Father Jenkins greets President Obama at Notre Dame
Father Jenkins greets President Obama at Notre Dame (photo: CNS)

“Most graduation speeches are a mix of piety and optimism designed to ease students smoothly into real life. The best have humor. Some genuinely inspire. But only a rare few manage to be pious, optimistic, evasive, sad and damaging all at the same time.  Father John Jenkins, C.S.C., Notre Dame’s president, is a man of substantial intellect and ability. This makes his introductory comments to President Obama’s Notre Dame commencement speech on May 17 all the more embarrassing.”

As this quote demonstrates, Archbishop Charles Chaput of Denver pulls no punches in the statement he issued yesterday denouncing the May 17 comments made by Father Jenkins.

Archbishop Chaput’s comments were prompted by the introduction, available here on the Daily Blog, that Father Jenkins gave to pro-abortion President Barack Obama on Sunday at Notre Dame’s 2009 commencement.

Here’s more from Archbishop Chaput’s statement:

Notre Dame did not merely invite the president to speak at its commencement.  It also conferred an unnecessary and unearned honorary law degree on a man committed to upholding one of the worst Supreme Court decisions in our nation’s history: Roe v. Wade.

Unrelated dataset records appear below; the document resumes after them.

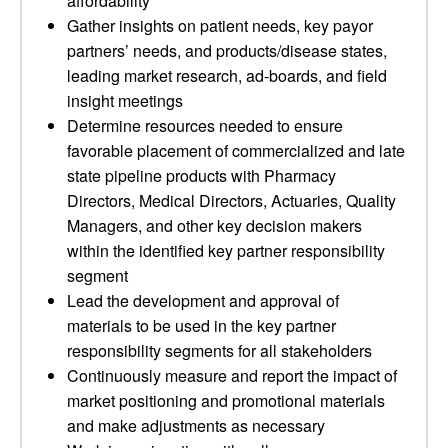
affordability
Gather insights on patient needs, key payor
partners’ needs, and products/disease states,
leading market research, ad-boards, and field
insight meetings
Determine resources needed to ensure
favorable placement of commercialized and late
state pipeline products with Pharmacy
Directors, Medical Directors, Actuaries, Quality
Managers, and other key decision makers
within the identified key partner responsibility
segment
Lead the development and approval of
materials to be used in the key partner
responsibility segments for all stakeholders
Continuously measure and report the impact of
market positioning and promotional materials
and make adjustments as necessary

In doing so, Notre Dame ignored the U.S. bishops’ guidance in their 2004 statement, “Catholics in Political Life.” It ignored the concerns of Ambassador Mary Ann Glendon, Notre Dame’s 2009 Laetare Medal honoree — who, unlike the president, certainly did deserve her award, but finally declined it in frustration with the university’s action. It ignored appeals from the university’s local bishop, the president of the U.S. Catholic bishops’ conference, more than 70 other bishops, many thousands of Notre Dame alumni and hundreds of thousands of other American Catholics. Even here in Colorado, I’ve heard from too many to count.

There was no excuse — none, except intellectual vanity — for the university to persist in its course. And Father Jenkins compounded a bad original decision with evasive and disingenuous explanations to subsequently justify it.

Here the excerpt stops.